Je l’avouerai, au moment d’entrer dans le récit de cette vie si doctement laborieuse, je m’arrête effrayé de la grandeur du sujet et du néant de mon impuissance à louer, à juger, que dis-je ? à connaître tout ce qu’elle a produit, tout ce qu’elle avait préparé.

Ce serait une témérité à moi, si ce n’était un devoir, de vouloir seulement en retracer une ombre. Mais, en présence d’un beau débris, d’un chef-d’œuvre interrompu par un événement fatal, tout homme, s’il n’est pas inculte et barbare, et s’il est averti par la renommée, admire ce qu’il contemple, et on lui permet d’exprimer son sentiment, plutôt que son opinion, surtout s’il s’éclaire du jugement des maîtres. Ainsi tout ce discours sera l’écho fidèle, quoique affaibli, de ce que d’autres ont pu dire avec l’éloquence de l’amitié et l’autorité du savoir.

Les leçons de M. de Chezy achevèrent très heureusement de ruiner les projets de profession lucrative qu’on avait formés pour Eugène Burnouf. Son père avait commencé par mégarde et malgré lui d’en faire un philologue ; M. de Chezy en fit un indianiste qui ne fut pas de son école.

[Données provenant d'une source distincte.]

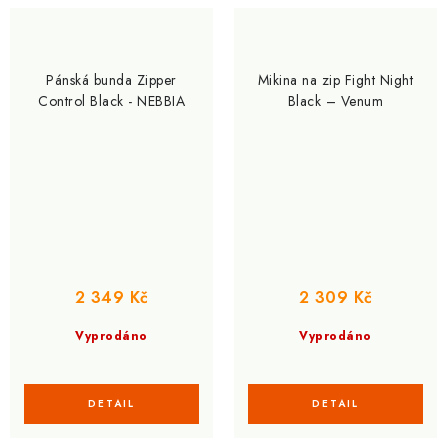
Pánská bunda Zipper
Mikina na zip Fight Night
Control Black - NEBBIA
Black – Venum
2 349 Kč
2 309 Kč
Vyprodáno
Vyprodáno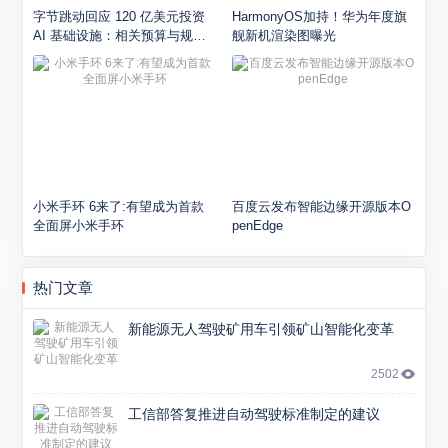
字节跳动回应 120 亿美元投资
HarmonyOS加持！华为年度旗
AI 基础设施：相关预算与规划
舰新机渲染图曝光
并不正确
小米手环 6来了:有望成为首款
百度云发布智能边缘开源版本O
全面屏小米手环
penEdge
热门文章
新能源无人驾驶矿用车引领矿山智能化变革
2502
工信部答复推进自动驾驶标准制定的建议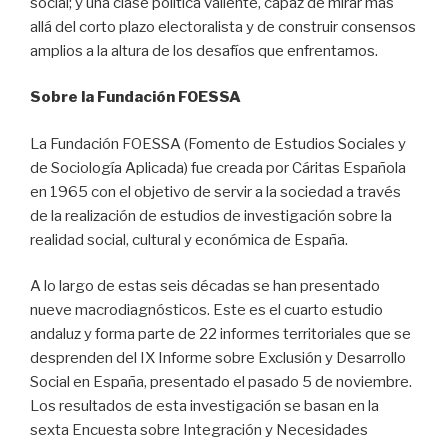
social; y una clase política valiente, capaz de mirar más
allá del corto plazo electoralista y de construir consensos
amplios a la altura de los desafíos que enfrentamos.
Sobre la Fundación FOESSA
La Fundación FOESSA (Fomento de Estudios Sociales y
de Sociología Aplicada) fue creada por Cáritas Española
en 1965 con el objetivo de servir a la sociedad a través
de la realización de estudios de investigación sobre la
realidad social, cultural y económica de España.
A lo largo de estas seis décadas se han presentado
nueve macrodiagnósticos. Este es el cuarto estudio
andaluz y forma parte de 22 informes territoriales que se
desprenden del IX Informe sobre Exclusión y Desarrollo
Social en España, presentado el pasado 5 de noviembre.
Los resultados de esta investigación se basan en la
sexta Encuesta sobre Integración y Necesidades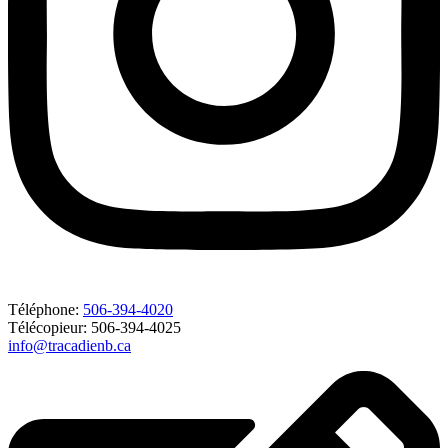
Téléphone:
506-394-4020
Télécopieur: 506-394-4025
info@tracadienb.ca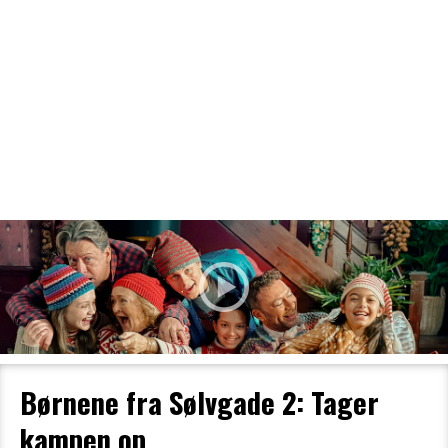
Filmdetaljer
HER KAN DU SE DETALJER OM OG
BESTILLE BILLETTER TIL DEN VALGTE
FILM
Børnene fra Sølvgade 2: Tager
kampen op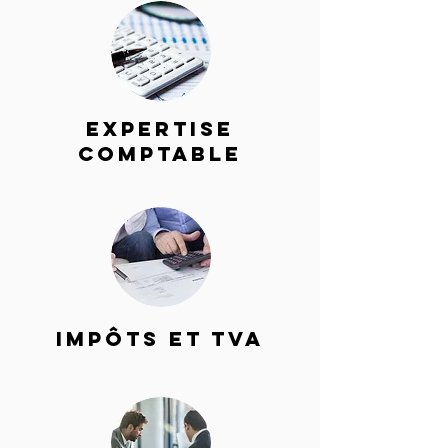
expertise
comptable
impôts et tva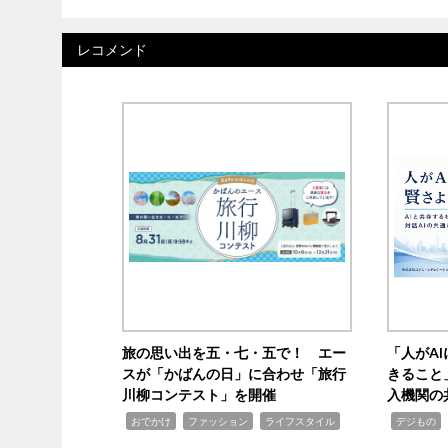
レコメンド
旅の思い出を五・七・五で！ エー
「人がA
スが「かばんの日」に合わせ「旅行
きること
川柳コンテスト」を開催
入機関の
,
,
,
,
,
おでかけ
ファッション
ライフスタイル
デジもの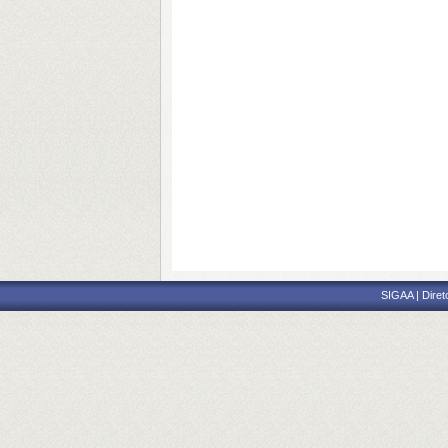
SIGAA | Diret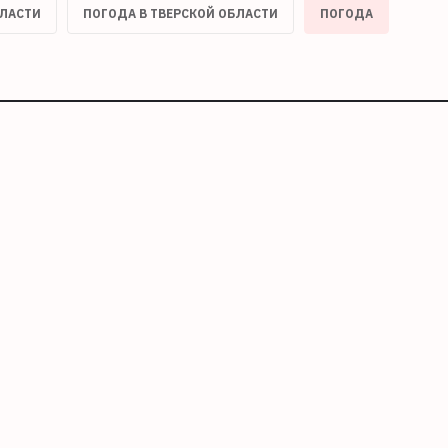
БЛАСТИ
ПОГОДА В ТВЕРСКОЙ ОБЛАСТИ
ПОГОДА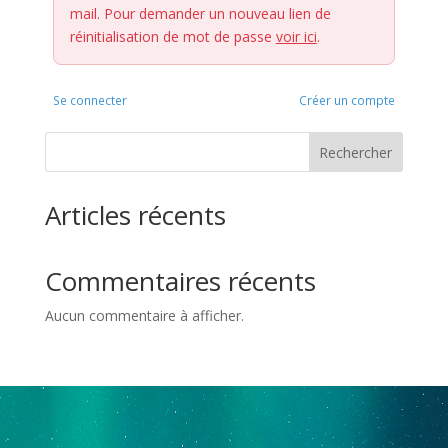
mail. Pour demander un nouveau lien de
réinitialisation de mot de passe
voir ici
.
Se connecter
Créer un compte
Rechercher
Articles récents
Commentaires récents
Aucun commentaire à afficher.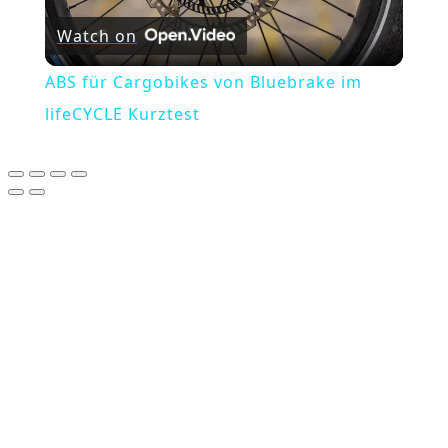
Watch on
Video
ABS für Cargobikes von Bluebrake im
lifeCYCLE Kurztest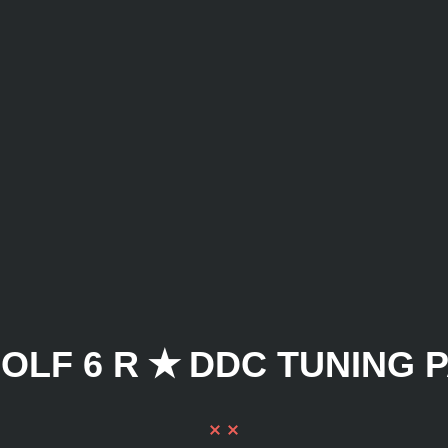
OLF 6 R ✭ DDC TUNING 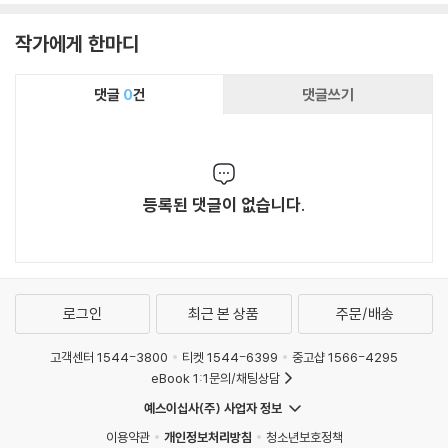
작가에게 한마디
댓글
0
건
댓글쓰기
등록된 댓글이 없습니다.
로그인
최근 본 상품
주문/배송
고객센터 1544-3800
티켓 1544-6399
중고샵 1566-4295
eBook 1:1문의/채팅상담
예스이십사(주) 사업자 정보
이용약관
개인정보처리방침
청소년보호정책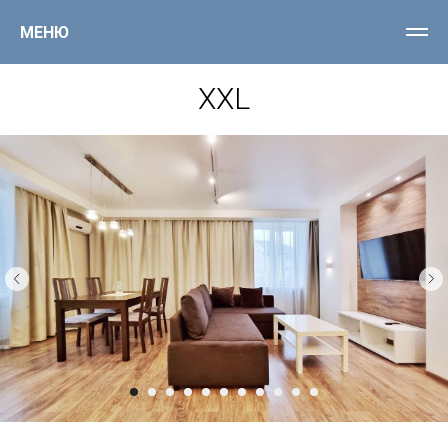
МЕНЮ
XXL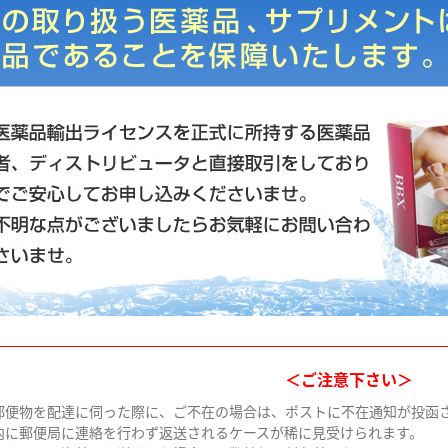
＜ご注意下さい＞
郵便物を配達に伺った際に、ご不在の場合は、ポストに不在通知が投函
内に郵便局に連絡を行わず返送されるケースが稀に見受けられます。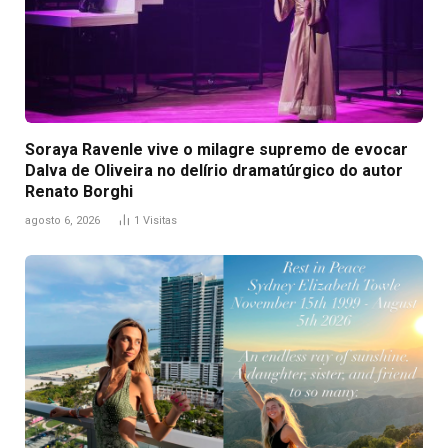
Soraya Ravenle vive o milagre supremo de evocar
Dalva de Oliveira no delírio dramatúrgico do autor
Renato Borghi
agosto 6, 2026
1
Visitas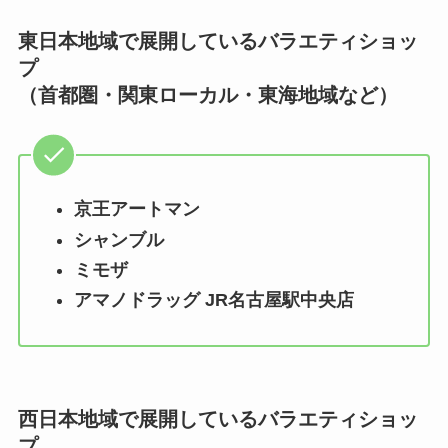
東日本地域で展開しているバラエティショッ
プ
（首都圏・関東ローカル・東海地域など）
京王アートマン
シャンブル
ミモザ
アマノドラッグ JR名古屋駅中央店
西日本地域で展開しているバラエティショッ
プ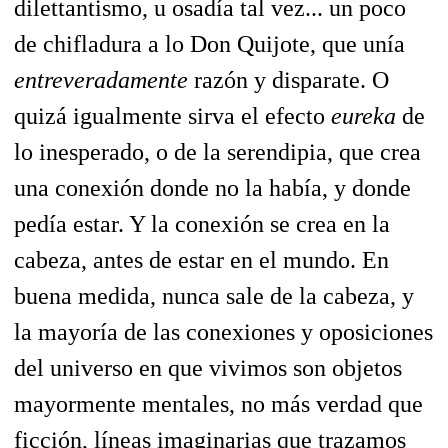
dilettantismo, u osadía tal vez... un poco
de chifladura a lo Don Quijote, que unía
entreveradamente
razón y disparate. O
quizá igualmente sirva el efecto
eureka
de
lo inesperado, o de la serendipia, que crea
una conexión donde no la había, y donde
pedía estar. Y la conexión se crea en la
cabeza, antes de estar en el mundo. En
buena medida, nunca sale de la cabeza, y
la mayoría de las conexiones y oposiciones
del universo en que vivimos son objetos
mayormente mentales, no más verdad que
ficción, líneas imaginarias que trazamos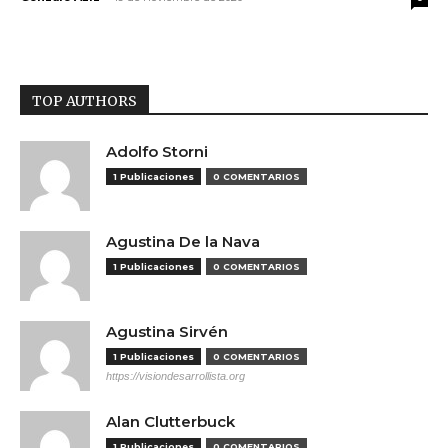
TOP AUTHORS
Adolfo Storni
1 Publicaciones
0 COMENTARIOS
Agustina De la Nava
1 Publicaciones
0 COMENTARIOS
Agustina Sirvén
1 Publicaciones
0 COMENTARIOS
https://visiondesarrollista.org
Alan Clutterbuck
1 Publicaciones
0 COMENTARIOS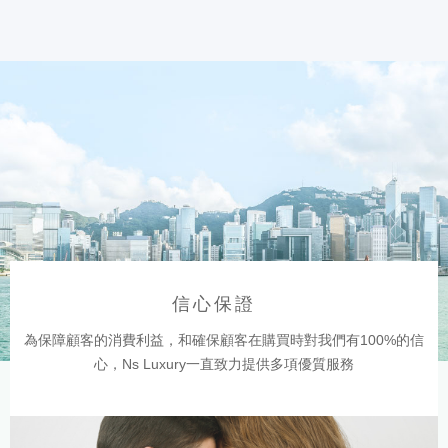
信心保證
為保障顧客的消費利益，和確保顧客在購買時對我們有100%的信
心，Ns Luxury一直致力提供多項優質服務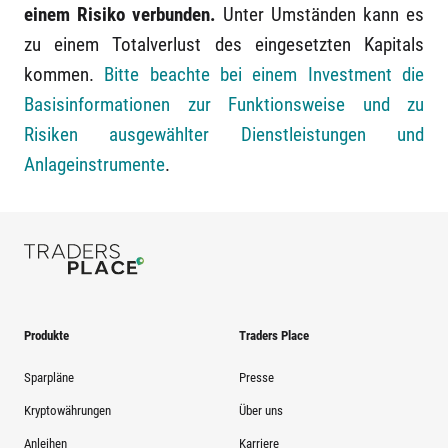
einem Risiko verbunden.
Unter Umständen kann es
zu einem Totalverlust des eingesetzten Kapitals
kommen.
Bitte beachte bei einem Investment die
Basisinformationen zur Funktionsweise und zu
Risiken ausgewählter Dienstleistungen und
Anlageinstrumente
.
Produkte
Traders Place
Sparpläne
Presse
Kryptowährungen
Über uns
Anleihen
Karriere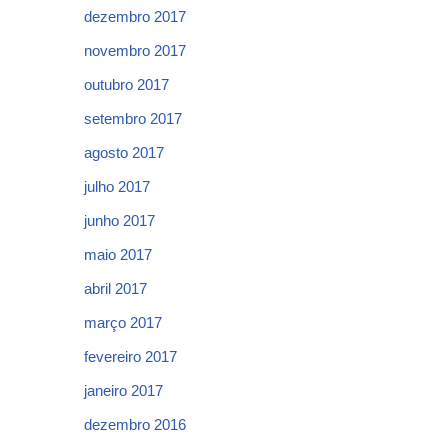
dezembro 2017
novembro 2017
outubro 2017
setembro 2017
agosto 2017
julho 2017
junho 2017
maio 2017
abril 2017
março 2017
fevereiro 2017
janeiro 2017
dezembro 2016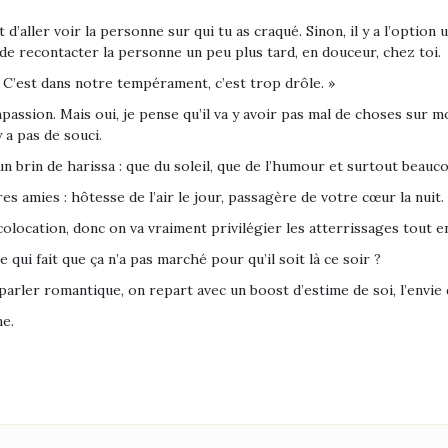
st d’aller voir la personne sur qui tu as craqué. Sinon, il y a l’optio
de recontacter la personne un peu plus tard, en douceur, chez toi.
« C’est dans notre tempérament, c’est trop drôle. »
assion. Mais oui, je pense qu’il va y avoir pas mal de choses sur 
y a pas de souci.
 un brin de harissa : que du soleil, que de l’humour et surtout beauc
s amies : hôtesse de l’air le jour, passagère de votre cœur la nuit.
colocation, donc on va vraiment privilégier les atterrissages tout e
e qui fait que ça n’a pas marché pour qu’il soit là ce soir ?
rler romantique, on repart avec un boost d’estime de soi, l’envie 
ne.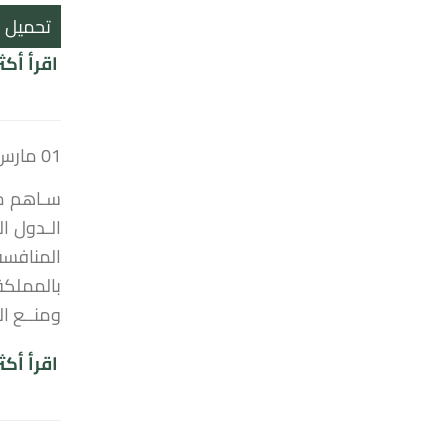
تحميل
اقرأ أكث
01 مارس 2022
سـاهم مج
المنافسة 
بالمملكة
ومنــع ال
اقرأ أكث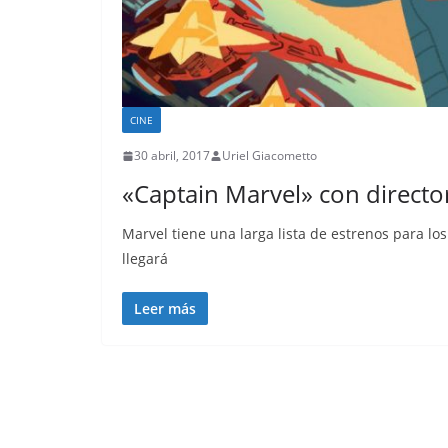
CINE
30 abril, 2017
Uriel Giacometto
«Captain Marvel» con direct
Marvel tiene una larga lista de estrenos para lo
llegará
Leer más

Chezy, douce et mélancolique nature, imagination élégante et classique, s’était épris surtout des formes et de la poésie de ce langage qui lui semblait une émanation de l’Éden ; et, soit esprit de système, soit désir d’attirer plus facilement son auditoire à cette littérature inconnue, il n’en montrait les beautés que parées de

  1. M. Stanislas Julien.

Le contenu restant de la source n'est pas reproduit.